In summary, the present invention provides a hardware implementation of convolution calculation in SNN by using the advantages of SNN, which can effectively improve the performance of convolution calculation in a neural network, reduce the calculation complexity, obtain higher efficiency and lower power consumption, and have higher flexibility.
Drawings
Fig. 1 is a hardware configuration diagram of a convolution scheduler in the present invention.
Fig. 2 is a control flow diagram of the convolutional scheduler of the present invention.
FIG. 3 is the read neuron State module of the convolutional scheduler of the present invention.
FIG. 4 is a block diagram illustrating filtering and access in accordance with the present invention.
FIG. 5 is a block diagram of the calculation and result saving module of the present invention.
Fig. 6 is a memory structure diagram of the NeuronState in the present invention.
FIG. 7 is a memory structure diagram of Weight in the present invention.
FIG. 8 is a memory structure diagram of Vmem in the present invention.
Detailed Description
In order to make the objects, technical solutions and advantages of the present invention more apparent, the present invention is further described in detail below with reference to the accompanying drawings.

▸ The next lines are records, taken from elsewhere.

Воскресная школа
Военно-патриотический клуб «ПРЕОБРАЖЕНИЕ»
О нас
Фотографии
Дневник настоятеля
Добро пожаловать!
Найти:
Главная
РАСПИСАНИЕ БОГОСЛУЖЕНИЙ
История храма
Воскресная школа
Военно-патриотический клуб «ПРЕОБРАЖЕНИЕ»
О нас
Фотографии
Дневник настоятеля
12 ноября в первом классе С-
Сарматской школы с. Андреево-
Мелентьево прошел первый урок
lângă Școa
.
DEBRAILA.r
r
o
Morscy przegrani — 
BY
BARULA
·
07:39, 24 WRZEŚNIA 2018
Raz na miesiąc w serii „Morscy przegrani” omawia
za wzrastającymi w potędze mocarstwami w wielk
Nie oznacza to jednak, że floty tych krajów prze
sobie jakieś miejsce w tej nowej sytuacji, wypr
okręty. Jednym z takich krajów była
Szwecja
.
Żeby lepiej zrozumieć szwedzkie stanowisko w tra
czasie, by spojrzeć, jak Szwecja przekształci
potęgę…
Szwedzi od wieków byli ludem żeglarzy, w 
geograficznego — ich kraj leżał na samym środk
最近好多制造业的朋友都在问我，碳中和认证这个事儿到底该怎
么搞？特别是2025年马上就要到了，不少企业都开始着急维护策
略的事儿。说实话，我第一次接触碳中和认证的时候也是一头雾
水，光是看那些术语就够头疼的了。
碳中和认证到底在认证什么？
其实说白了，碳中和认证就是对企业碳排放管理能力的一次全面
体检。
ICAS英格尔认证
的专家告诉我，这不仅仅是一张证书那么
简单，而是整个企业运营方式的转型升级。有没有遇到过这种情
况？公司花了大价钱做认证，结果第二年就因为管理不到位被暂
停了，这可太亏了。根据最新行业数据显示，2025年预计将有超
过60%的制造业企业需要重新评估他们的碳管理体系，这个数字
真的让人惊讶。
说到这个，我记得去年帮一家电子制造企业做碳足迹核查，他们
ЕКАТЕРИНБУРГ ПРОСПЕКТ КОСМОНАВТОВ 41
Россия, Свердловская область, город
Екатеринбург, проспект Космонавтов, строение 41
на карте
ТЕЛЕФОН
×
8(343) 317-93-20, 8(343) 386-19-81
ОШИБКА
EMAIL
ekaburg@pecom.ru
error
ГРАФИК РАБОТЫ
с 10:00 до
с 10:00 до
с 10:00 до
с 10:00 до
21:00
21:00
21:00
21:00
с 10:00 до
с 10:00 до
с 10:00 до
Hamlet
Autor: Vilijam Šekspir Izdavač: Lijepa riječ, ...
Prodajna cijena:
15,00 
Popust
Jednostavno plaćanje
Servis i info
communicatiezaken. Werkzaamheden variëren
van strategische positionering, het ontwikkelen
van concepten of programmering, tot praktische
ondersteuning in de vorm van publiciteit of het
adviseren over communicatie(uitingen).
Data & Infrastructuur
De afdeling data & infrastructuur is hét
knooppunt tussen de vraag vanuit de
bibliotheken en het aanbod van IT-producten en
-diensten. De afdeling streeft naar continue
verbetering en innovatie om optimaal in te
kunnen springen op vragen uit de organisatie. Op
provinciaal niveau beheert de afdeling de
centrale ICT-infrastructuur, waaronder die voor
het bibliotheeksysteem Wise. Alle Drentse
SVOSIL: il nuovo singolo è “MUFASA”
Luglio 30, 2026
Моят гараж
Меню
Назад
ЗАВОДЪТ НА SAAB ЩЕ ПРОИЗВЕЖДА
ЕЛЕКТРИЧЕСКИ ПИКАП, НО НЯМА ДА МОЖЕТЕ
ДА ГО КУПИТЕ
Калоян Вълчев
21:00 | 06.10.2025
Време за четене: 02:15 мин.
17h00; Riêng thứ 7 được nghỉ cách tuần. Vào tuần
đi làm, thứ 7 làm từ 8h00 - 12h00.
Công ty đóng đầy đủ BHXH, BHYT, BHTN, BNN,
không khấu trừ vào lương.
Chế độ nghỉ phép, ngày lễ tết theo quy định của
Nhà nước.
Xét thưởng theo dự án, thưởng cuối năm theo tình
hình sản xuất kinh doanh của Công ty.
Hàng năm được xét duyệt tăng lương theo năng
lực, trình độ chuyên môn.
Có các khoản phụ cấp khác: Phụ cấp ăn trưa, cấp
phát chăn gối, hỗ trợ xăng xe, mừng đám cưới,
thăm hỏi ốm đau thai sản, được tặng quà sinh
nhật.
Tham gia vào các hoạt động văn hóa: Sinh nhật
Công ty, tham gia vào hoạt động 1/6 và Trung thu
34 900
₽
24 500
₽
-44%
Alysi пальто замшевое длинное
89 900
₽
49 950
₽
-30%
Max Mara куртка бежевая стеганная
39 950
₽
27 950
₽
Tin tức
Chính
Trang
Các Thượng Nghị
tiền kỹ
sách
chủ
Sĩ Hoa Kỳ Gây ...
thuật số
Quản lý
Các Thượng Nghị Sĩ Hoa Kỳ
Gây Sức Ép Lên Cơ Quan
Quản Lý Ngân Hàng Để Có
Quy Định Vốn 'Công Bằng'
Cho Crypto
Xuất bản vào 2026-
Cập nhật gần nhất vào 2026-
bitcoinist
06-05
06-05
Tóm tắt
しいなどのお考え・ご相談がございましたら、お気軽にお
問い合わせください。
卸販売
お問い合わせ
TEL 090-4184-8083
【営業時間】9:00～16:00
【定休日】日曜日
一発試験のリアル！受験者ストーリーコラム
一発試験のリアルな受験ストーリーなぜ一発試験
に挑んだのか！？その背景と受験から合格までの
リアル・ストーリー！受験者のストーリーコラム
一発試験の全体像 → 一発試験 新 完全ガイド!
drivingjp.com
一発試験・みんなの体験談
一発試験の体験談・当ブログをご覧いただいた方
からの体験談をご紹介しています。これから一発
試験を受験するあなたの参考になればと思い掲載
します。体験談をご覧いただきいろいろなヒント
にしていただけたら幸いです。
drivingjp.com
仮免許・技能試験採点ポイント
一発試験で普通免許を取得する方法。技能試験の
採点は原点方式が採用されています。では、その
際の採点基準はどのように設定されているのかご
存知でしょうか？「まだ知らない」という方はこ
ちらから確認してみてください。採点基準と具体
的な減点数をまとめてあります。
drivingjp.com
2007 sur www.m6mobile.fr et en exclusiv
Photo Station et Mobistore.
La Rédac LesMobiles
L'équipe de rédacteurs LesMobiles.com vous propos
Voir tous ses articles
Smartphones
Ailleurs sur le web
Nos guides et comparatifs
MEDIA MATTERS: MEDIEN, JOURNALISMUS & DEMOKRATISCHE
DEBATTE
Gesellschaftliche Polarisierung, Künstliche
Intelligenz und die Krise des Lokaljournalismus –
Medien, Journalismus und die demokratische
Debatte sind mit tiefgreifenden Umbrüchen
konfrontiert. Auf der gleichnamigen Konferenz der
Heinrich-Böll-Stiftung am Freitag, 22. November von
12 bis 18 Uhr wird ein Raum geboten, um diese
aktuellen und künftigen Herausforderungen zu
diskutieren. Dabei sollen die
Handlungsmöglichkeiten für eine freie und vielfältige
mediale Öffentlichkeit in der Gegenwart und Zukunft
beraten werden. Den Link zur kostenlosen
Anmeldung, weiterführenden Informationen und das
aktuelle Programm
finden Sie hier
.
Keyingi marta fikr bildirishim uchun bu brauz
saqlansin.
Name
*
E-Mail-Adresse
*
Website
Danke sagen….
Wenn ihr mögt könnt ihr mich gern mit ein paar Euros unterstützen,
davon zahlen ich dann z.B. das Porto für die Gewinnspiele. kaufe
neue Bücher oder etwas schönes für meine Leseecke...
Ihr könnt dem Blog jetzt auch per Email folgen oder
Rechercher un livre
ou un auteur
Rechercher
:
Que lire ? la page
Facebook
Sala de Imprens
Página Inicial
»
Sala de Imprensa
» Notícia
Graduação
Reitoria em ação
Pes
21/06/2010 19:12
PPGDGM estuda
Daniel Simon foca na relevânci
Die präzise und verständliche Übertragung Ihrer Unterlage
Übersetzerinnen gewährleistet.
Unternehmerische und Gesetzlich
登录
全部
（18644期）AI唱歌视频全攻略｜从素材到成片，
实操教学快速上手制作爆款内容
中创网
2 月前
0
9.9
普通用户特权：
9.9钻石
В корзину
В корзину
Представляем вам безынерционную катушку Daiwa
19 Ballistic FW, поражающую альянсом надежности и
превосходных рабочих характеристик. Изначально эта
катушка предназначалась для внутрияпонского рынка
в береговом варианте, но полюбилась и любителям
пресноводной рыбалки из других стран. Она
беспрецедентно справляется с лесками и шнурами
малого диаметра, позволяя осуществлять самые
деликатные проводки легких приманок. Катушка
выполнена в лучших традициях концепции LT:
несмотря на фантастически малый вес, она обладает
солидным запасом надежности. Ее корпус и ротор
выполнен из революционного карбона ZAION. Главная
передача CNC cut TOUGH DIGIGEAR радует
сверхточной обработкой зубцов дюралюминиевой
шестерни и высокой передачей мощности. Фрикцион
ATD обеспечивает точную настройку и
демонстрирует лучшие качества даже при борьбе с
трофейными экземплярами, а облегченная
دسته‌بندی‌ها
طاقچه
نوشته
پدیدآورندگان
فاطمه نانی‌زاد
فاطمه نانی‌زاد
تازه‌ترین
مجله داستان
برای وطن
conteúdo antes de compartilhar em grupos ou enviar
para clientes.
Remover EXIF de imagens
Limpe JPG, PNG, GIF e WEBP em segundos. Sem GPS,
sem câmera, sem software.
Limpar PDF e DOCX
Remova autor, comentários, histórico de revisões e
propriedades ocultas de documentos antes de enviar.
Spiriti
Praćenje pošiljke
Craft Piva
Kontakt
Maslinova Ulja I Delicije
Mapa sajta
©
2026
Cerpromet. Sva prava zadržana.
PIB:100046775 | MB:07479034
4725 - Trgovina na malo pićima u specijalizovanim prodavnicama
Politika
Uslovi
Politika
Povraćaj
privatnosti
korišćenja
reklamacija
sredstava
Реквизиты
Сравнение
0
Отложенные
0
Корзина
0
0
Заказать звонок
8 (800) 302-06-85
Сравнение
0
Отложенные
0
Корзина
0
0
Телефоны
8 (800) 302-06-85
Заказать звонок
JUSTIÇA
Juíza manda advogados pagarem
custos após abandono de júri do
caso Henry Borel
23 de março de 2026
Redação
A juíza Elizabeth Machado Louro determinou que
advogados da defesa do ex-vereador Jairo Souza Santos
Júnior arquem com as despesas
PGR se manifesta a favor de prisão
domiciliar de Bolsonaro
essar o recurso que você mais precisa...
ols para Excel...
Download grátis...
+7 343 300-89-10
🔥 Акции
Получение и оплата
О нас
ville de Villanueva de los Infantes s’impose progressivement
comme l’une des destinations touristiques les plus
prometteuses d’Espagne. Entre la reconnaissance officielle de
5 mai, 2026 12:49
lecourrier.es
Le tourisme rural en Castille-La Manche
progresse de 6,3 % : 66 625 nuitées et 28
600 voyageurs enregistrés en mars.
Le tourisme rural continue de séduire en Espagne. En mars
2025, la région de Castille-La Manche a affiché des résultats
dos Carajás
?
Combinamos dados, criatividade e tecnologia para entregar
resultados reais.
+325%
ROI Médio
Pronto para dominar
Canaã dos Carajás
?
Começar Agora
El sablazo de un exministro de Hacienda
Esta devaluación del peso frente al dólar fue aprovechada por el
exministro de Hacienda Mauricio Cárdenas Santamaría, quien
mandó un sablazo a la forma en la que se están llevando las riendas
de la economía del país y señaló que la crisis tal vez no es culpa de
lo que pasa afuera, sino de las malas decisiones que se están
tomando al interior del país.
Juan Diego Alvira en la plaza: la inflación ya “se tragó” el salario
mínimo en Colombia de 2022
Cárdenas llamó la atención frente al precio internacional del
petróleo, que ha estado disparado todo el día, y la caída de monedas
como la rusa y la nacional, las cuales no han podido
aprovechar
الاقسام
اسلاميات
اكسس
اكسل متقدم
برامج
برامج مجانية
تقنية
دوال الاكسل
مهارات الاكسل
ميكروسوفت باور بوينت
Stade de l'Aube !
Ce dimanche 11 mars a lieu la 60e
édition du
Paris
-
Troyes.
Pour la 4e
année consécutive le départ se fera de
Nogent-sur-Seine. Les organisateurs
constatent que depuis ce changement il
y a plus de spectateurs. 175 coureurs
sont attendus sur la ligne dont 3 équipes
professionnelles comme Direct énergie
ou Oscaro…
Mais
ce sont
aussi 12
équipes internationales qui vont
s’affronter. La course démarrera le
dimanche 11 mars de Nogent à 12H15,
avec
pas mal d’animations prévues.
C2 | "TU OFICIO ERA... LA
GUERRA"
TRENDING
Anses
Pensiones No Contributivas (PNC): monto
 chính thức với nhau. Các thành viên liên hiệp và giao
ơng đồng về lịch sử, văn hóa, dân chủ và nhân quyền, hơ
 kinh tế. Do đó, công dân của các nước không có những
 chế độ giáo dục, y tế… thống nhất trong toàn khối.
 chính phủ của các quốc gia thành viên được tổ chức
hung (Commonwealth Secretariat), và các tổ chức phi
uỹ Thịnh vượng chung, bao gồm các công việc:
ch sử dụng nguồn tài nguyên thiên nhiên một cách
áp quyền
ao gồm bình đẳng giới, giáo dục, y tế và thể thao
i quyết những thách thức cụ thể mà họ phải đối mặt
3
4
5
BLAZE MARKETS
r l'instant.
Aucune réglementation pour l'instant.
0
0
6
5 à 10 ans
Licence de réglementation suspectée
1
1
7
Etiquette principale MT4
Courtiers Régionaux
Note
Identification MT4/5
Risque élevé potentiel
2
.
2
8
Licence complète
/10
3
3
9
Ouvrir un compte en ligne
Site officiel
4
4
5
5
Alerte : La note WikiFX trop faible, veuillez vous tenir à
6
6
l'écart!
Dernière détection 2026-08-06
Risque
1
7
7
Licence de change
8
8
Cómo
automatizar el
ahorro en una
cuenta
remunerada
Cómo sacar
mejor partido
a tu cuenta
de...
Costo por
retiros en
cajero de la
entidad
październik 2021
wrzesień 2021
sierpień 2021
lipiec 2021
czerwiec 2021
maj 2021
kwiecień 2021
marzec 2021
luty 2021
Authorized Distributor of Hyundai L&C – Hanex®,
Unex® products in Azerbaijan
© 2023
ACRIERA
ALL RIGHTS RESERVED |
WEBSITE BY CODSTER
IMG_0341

It should be understood that the detailed description and specific examples, while indicating the invention, are intended for purposes of illustration only and are not intended to limit the scope of the invention.
The first embodiment is as follows:
as shown in fig. 1, this embodiment proposes a hardware structure of a multiplicative-free convolution scheduler based on a pulse neural network, which is composed of a processor, an external DDR memory, a storage unit, a calculation unit and a convolution controller; the storage unit is used for storing neuron state NeuronState, membrane potential Vmem and synaptic Weight; the computing unit snpu comprises 8 × 8=64 parallel computing units and is responsible for judging whether neurons in the current layer are activated or not and updating the state of the neurons; the convolution controller is responsible for decoding instructions of the processor, controlling the overall execution of convolution calculations, reading and writing data from the storage unit and managing the input and output of the calculation unit.
The convolution controller controls the execution of convolution calculation, and the whole control flow is shown in FIG. 2; firstly, sequentially reading the STATE of a neuron corresponding to one kernel into FIFO; then sending the STATE in the FIFO into a '1' filter, filtering out the index corresponding to the neuron with the STATE value of 1 in the kernel, and decoding the index into a weight address; then, corresponding Weight and Vmem values are taken from the storage unit according to the Weight address; and finally, sending the Vmem and the State result to a computing unit for computing and storing the Vmem and the State result in situ.
For the 3 × 3 convolution calculation with step =1, the input layer specification is (N +2) × InC, and there are OutC 3 × 3 × InC weight kernels, the output layer is N × OutC, where N represents the length or width of the input image, and the convolution calculation is performed after zero padding is needed, InC is the number of channels of the input layer, and OutC is the number of channels of the output layer, and is also the number of weights.
Example two:
on the basis of the first embodiment, an example of the present invention is described in detail below, where N =80, InC =3, and OutC =8, and in practical applications, the present invention can support a convolution calculation of 3 × 3 with an input of any specification; the hardware acceleration system is designed based on Verilog HDL language, and basic test verification is completed by using VCS and FPGA, and the specific steps are as follows:
fetch _ STATE _ to _ FIFO, read STATE into FIFO, as shown in fig. 3, one kernel corresponds to 3 × 3 × 3=27 STATEs, STATEs are stored in FIFO in a particular order, FIFO _ DATA [2:0] is 3 STATEs of line 1, column 1 in the kernel, FIFO _ DATA [5:3] is 3 STATEs of line 1, column 2 in the kernel, and so on, FIFO _ DATA [26:24] is 3 STATEs of line 3, column 3 in the kernel.
According to the method, 64 paths of parallel calculation are adopted, for the step 1, 8 paths of controllers calculate 8 lines of convolution results, corresponding source data are different STATEs, 8 STATE FIFOs are needed, and 8 kernel source STATEs corresponding to the 8 lines of convolution results are stored respectively; simultaneously, each path of controller simultaneously calculates the results of 8 channels; each channel shares the same source STATE, corresponding to a different weight.
Further, regarding the results of the 1 st row and the 1 st column, the STATE of the 1 st to 3 rd rows and the 1 st to 3 rd columns needs to be taken out, the position of 1 in the STATE is judged, and the weight is correspondingly taken out; this requires that 27 STATEs be stored in the FIFO according to the unified standard described above, for example 27 numbers 000_010_000_101_000_100_000_000_010 are stored in the STATE FIFO, as shown in fig. 3.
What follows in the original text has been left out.